Wir hatten diese Woche Besuch von einer lebenslangen Freundin. Für beide Damen die ideale Gelegenheit, auf dem Markt die Stände mit den Anziehsachen zu durchforsten. Eine Beschäftigung, die mich bei der dort herrschenden Enge und Fülle nach zwei Minuten in den Wahnsinn treibt. 

Also floh ich und setzte mich in das Cafe in der Ecke vor dem Dom zum Leute-Gucken. Auf der Treppe vor dem Dom saß ein ganz in Schwarz gehüllter Mann mit hängendem Kopf, dem offenbar die Beine fehlten. Jeder Zweite, der die erhabene Kirche betrat, warf etwas in seinen Pappbecher, weil er stumm ein Schild mit besagter Aufschrift dort angelehnt hatte, wo eigentlich Beine sein sollten.
Dann läutete es zwölf, und die Fußgänger-Zone starb schlagartig aus, weil alles dem mangiare pranzo a mamma zustrebte. Kaum waren die meisten Leute verschwunden, kam Leben in den armen Mann. Er stand geschmeidig auf und der schwarze Umhang - ein gar nicht mal billiger Australian Duster - wurde in eine Umhängetasche verstaut, die unter einer der Steinbänke versteckt war.

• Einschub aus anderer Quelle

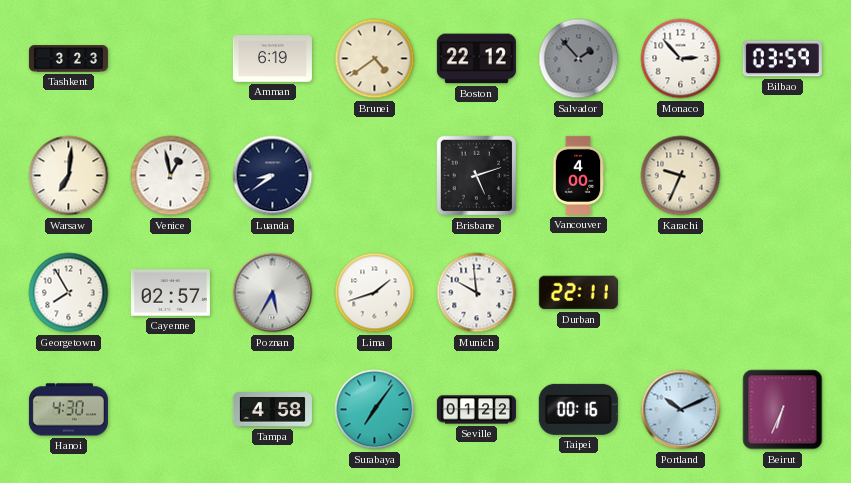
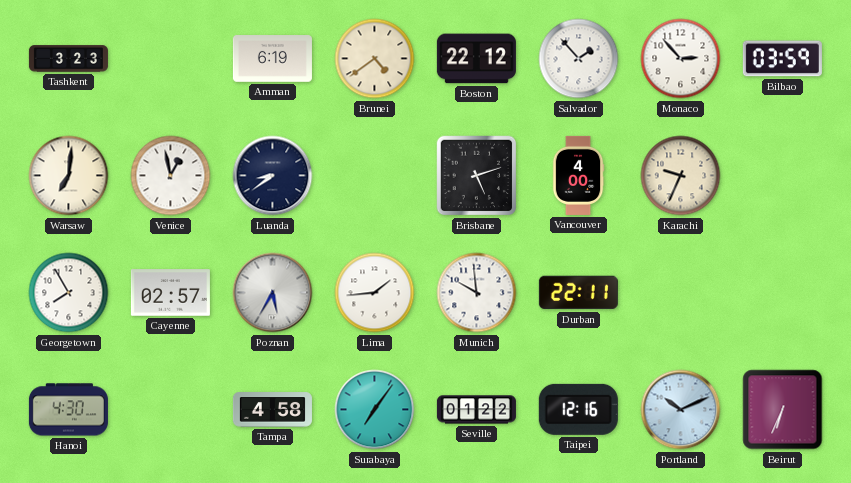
Salvador dial: grey -> white
Lima: 1:42 -> 1:44
Taipei: 00:16 -> 12:16
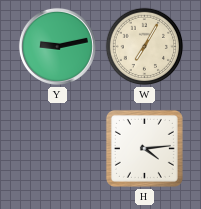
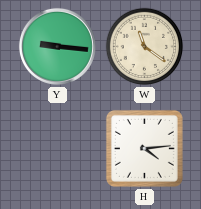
Y: 9:13 -> 9:16
W: 7:05 -> 11:21
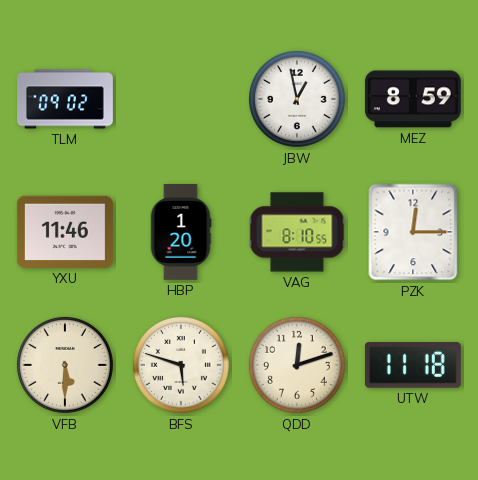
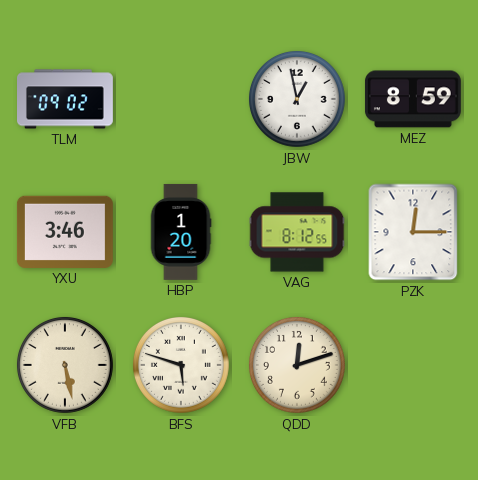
YXU: 11:46 -> 3:46
VAG: 8:10 -> 8:12
VFB: 5:30 -> 5:28
UTW: 11:18 -> none
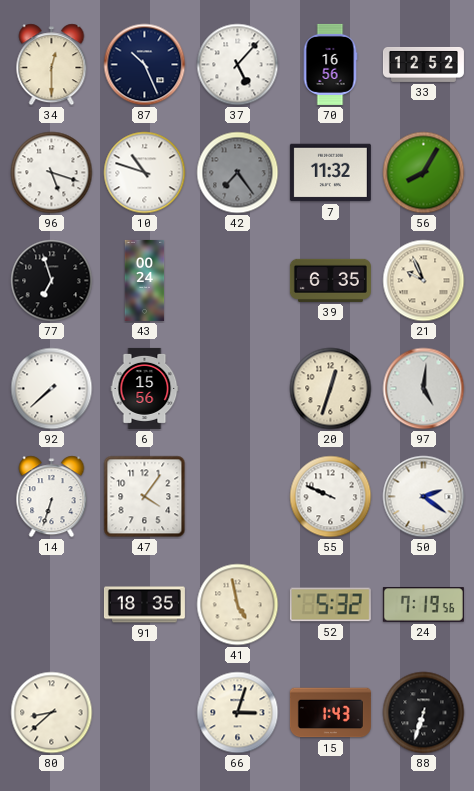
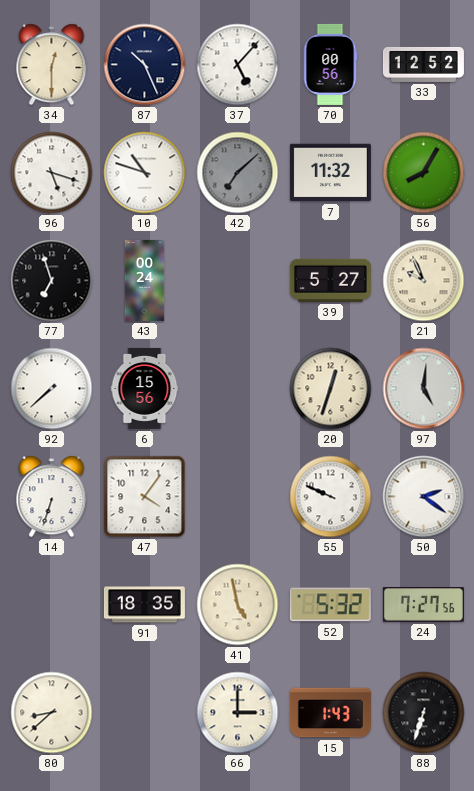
70: 16:56 -> 00:56
42: 7:24 -> 7:08
39: 6:35 -> 5:27
24: 7:19 -> 7:27
66: 3:03 -> 3:00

Der Mann war jung und sportlich, hatte gerade, schlanke Beine, die in sehr guten Jeans steckten und an den Füßen trug er saubere Sneaker, die nur wenige Kilometer auf ihren Sohlen hatten...

Ich dachte, er schaute in meine Richtung, weil er sich  ertappt fühlte. Aber er grinste an mir vorbei, weil aus der Seitengasse hinter mit das Gespenst mit noch einem Charakter aus der "dritten Welle" erschien. Sie klopften sich gegenseitig freundschaftlich auf die Schultern und marschierten munter plaudernd und gar nicht hinfällig zum Hafen hinunter. Jetzt begann ja ihre Mittagsschicht in der zona di divertimento...

Natürlich kamen sie auch wieder zu uns, als ich die  Damen im Restaurant auf dem Kai wieder traf. Die beiden hatten jede Menge Münzen von ihren Beutezügen auf Schals und Blusen übrig, aber sie verteilten sie diesmal großzügig  nur an die Musiker. Bis ganz zum Schluss einer der älteren Bettler kam. Da waren nur noch fünfzig Cent in kleiner Stückelung übrig. Der Bettler rümpfte die Nase und hielt seine Mütze noch einmal hin.
"Basta", sagte die "Zweitbeste" zu ihm und zu uns: "Dem gebe ich das nächste Mal nichts mehr!"

Wie war das doch gleich mit den Erwartungen beim Geben?